The Menzingers:  After The Party

I came to The Menzingers rather late, but they’ve certainly lodged themselves onto my iPod and brain.  My first reaction to After The Party was a bit meh, and as an album it doesn’t really boast the strongest Menzingers songs.  But the holy trinity of Lookers, Bad Catholics and the title track, After The Party.  Sullen and raw, maybe these songs helped with a tricky year of navigating being single for the first time in a while.

Worriers:  Survival Pop

Lauren Denitzio’s vocal deliver and very sharp song-writing made this a perfect example of punk in 2017.  Very personal and truthful, it has the rawness that I really needed from this winter.  There’s also well-crafted politics on ‘Gaslighter’ and ‘What We’re Up Against’, it’s not necessarily hardcore but has a great melodic hook and musical presence.

Prophets of Rage:  S/t

Maybe a tad over-polished for my punk sensibilities, nevertheless this album has been a staple of this year’s anger at constant failures and flops from authority figures.  Though all stars of the 1990s, the musicians have proven protest music is alive, loud and has agency.  I wish more female voices were part of the all-star line-up I know I’ll look back at 2017 as the year we declared time to UNFUCK THE WORLD.

Captain Ska:  Liar Liar

OK.  This is the real soundtrack to 2017.  Yeah it’s just a single, so I’m cheating.  Other protest songs will come-and-go but I will never forget this track dropping before the General Election and that wave of energy that came with finally getting behind a Labour Party opposed to austerity.  The song was a fiery inspiration that backed travelled to Halifax to protest the manifesto launch.  We danced to it outside the ‘debate’ between May and Corbyn at the University of York.  And it will always be a song that gives me hope.  I also like playing it at Police Officers at Kirby Misperton.  You never know, right?  Might convert a few.  She’s a liar.  You can’t trust her.

Shout outs to:

Public Enemy, Nothing Is Quick In The Desert
Iron Chic, You Can't Stay Here
Fresh, s/t
Jesus & His Judgemental Father, It Might Get Better
Bolshy, Reap The Storm
Days N Daze, Crustfull
Limp Wrist, Facades
Trigger Warning and the Safe Spaces, Everything Is Problematic
CRUMBS, Mind Yr Manners
Priests, Nothing Feels Natural
Porch Cat, Bad Victim
Open City, s/t
Mary Bell, s/t
Kehlani, SweetSexySavage
Kamikaze Girls, Seafoam
Downtown Boys, Cost of Living
Dishlicker, Reality Sounds Better
Bonobo, Migration
Austeros, I've Got This
Escape From The Zoo, Killacopter
David Rovics, Ballad of a Wobbly
Princess Nokia, 1992 Deluxe

Saturday, 9 December 2017

20.17 Blog #37: 2012, Starbucks, Cuts, Tax and debating the facts

5 years ago I took part in one of the most successful pieces of protest I think I’ve ever been part of.

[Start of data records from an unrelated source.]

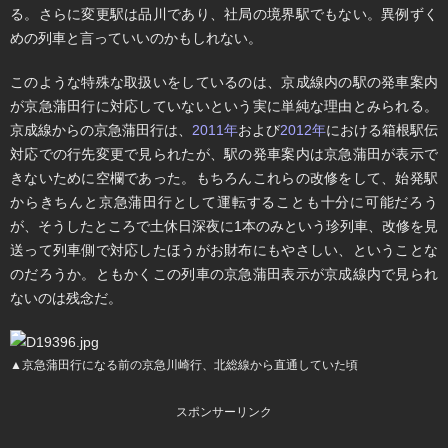
る。さらに変更駅は品川であり、社局の境界駅でもない。異例ずく
めの列車と言っていいのかもしれない。
このような特殊な取扱いをしているのは、京成線内の駅の発車案内
が京急蒲田行に対応していないという実に単純な理由とみられる。
京成線からの京急蒲田行は、
2011年
および
2012年
における箱根駅伝
対応での行先変更で見られたが、駅の発車案内は京急蒲田が表示で
きないために空欄であった。もちろんこれらの改修をして、始発駅
からきちんと京急蒲田行として運転することも十分に可能だろう
が、そうしたところで土休日深夜に1本のみという珍列車、改修を見
送って列車側で対応したほうがお財布にもやさしい、ということな
のだろうか。ともかくこの列車の京急蒲田表示が京成線内で見られ
ないのは残念だ。
▲京急蒲田行になる前の京急川崎行、北総線から直通していた頃
スポンサーリンク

Cast your mind back to those early days of the Coalition.  The message being transmitted from Tory Towers with little Lib Dem liars giving little Lib Dem thumbs up was:  The country is broken.  It’s bust.  It’s cashless.  So we can’t afford apparent luxuries like the NHS, welfare and housing.  Soz.  #toughchoices

The immediate argument in response was:  There is loads of money out there.

One of the loudest arguments was to close the tax loopholes, redefine the definitions between tax ‘evasion’ and tax ‘avoidance’. Or just tax massive companies more.  Amazon, Google and Boots were all seen as huge profit-making companies that refused to pay their tax.  You can read about it here.  Starbucks had paid no corporation tax whatsoever in 2011.  None.

This all feels a little bit like treading water, so apologies if you all know.  But at the time, it was news to me.  It felt like it wasn’t just ideologically hating the Tories, the Party I had been warned about throughout my life, but that there was a very decent argument to oppose their austerity.  We were right.  We had good reasons.  We were not being represented by the media.

UK Uncut had been holding occupations and sit-ins to raise awareness of this situation.  They called for a day of action on the 8th December, arguably one of the busiest shopping days in the calendar. A in York group organised to stand outside Starbucks with free tea, coffee and cake and discourage people from giving their cash to the business, whilst raising money for a York women’s refugee shelter.  Also because food is political, and food should be free.  And food and coffee should not be a tool for a massive corporation to make money while cuts will affect everyone at the very bottom.  Starbucks even tried a divide-and-rule tactic warning staff if they were forced to pay taxes it could affect their staff’s rights.  Nonsense, of course.

Firstly, this little action felt a very novel idea, despite it not being particularly large.  But until then a lot of focus had been around waiting for Trade Unions to call massive strikes, or funnelling people into London demos.  This was before the Occupy movement, and giving out free food on the street (through York Food Not Bombs) felt novel.

So the Police came to keep an eye on us, and the Manager of Starbucks came to keep an eye on us.  And people took our grub and went elsewhere.  And at one point Jimmy Carr (who had a gig that night) nipped past our protest to grab a coffee.  He’d recently been embroiled in a tax scandal, so goodness knows why he decided to risk more media attention for choosing a tax-dodging business.

Now an 'alternative' to austerity is part of the political conversation.  There are other pots of money, other opportunities, other streams to explore is part of a new conversation.  Closing tax loopholes, taxing the very, very rich and finding an alternative to austerity are all part of Labour’s recent manifesto.  And even the Tories seem to be rebranding as Nice Tories with slightly less cuts and the offer of Millennial Railcards in their recent budgets.

And I think it’s because groups like UK Uncut and little local pockets of activism started to change the conversation, raising awareness, keeping it in the public eye.  I’m going to talk more about it in another blog,  but I just wanted to reflect on 5 years ago when we were building a momentum (but not that kind) to open these discussions in the freezing cold, outside Starbucks.